=== Task inputs ===

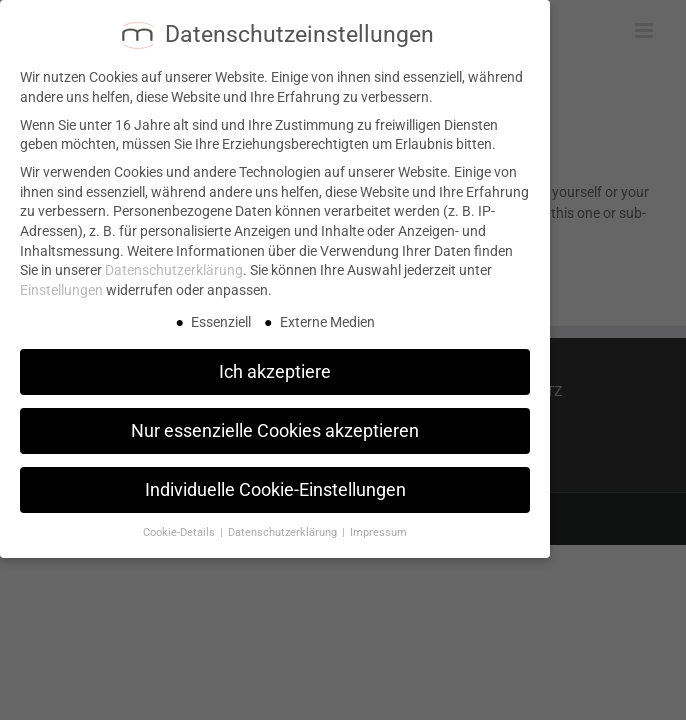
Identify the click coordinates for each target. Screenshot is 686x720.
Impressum (378, 525)
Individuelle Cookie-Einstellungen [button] (275, 482)
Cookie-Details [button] (180, 525)
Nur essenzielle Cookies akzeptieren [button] (275, 423)
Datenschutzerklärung (174, 263)
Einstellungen (61, 282)
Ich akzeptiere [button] (275, 364)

===

** Task brief **
Transcribe the records above exactly, omitting every picture they contain.

** Solution for this exercise **
Identify the click coordinates for each target. Screenshot is 686x720.
Impressum (378, 525)
Individuelle Cookie-Einstellungen [button] (275, 482)
Cookie-Details [button] (180, 525)
Nur essenzielle Cookies akzeptieren [button] (275, 423)
Datenschutzerklärung (174, 263)
Einstellungen (61, 282)
Ich akzeptiere [button] (275, 364)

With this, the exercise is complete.